- La structure fragmentaire

La structure fragmentaire est largement utilisée dans Le Sac du Palais d’Eté et Chine. Elle montre une technique de l’entrelacement avec des facettes pour constituer les aventures de plusieurs générations et conjuguer les expériences des individus avec l’Histoire du monde.

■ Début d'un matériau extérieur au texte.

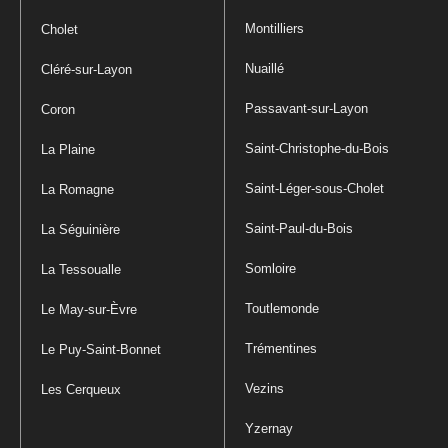
Montilliers
Cholet
Nuaillé
Cléré-sur-Layon
Passavant-sur-Layon
Coron
Saint-Christophe-du-Bois
La Plaine
Saint-Léger-sous-Cholet
La Romagne
Saint-Paul-du-Bois
La Séguinière
Somloire
La Tessoualle
Toutlemonde
Le May-sur-Èvre
Trémentines
Le Puy-Saint-Bonnet
Vezins
Les Cerqueux
Yzernay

Par le découpage et le montage, on passe souvent sans transition d’un personnage à un autre, d’un lieu à un autre ou d’un temps à un autre. Dans le déroulement du récit et l’évocation du destin des personnages, on a de brèves séquences sans chronologie. Le récit est morcelé, fragmenté et éclaté. Une succession de touches fait naître des mouvements comme des découpages cinématographiques: de nombreux petits “flashes” ou “instantanés”. Les différents épisodes paraissent évoqués au hasard, et les petits paragraphes, souvent séparés par un blanc, jettent comme un éclat sur les personnages, sur l’espace et le temps. Les blancs correspondent à des ruptures dans la succession de la narration: des personnages passent brusquement du présent au passé, du passé au présent ou d’une période à une autre. Les blancs à la fin des chapitres peuvent être perçus soit comme des moments vécus en silence, soit comme un espace de silence, soit comme une résonance qui s’amplifie. En fait, avec instants saisis ou entremêlés, phrases courtes, suspens, point d’interrogation, arrêt brutal, non-dit, etc. le roman donne l’effet de “montages littéraires”, composés d’images, de clichés, de visions, de citations.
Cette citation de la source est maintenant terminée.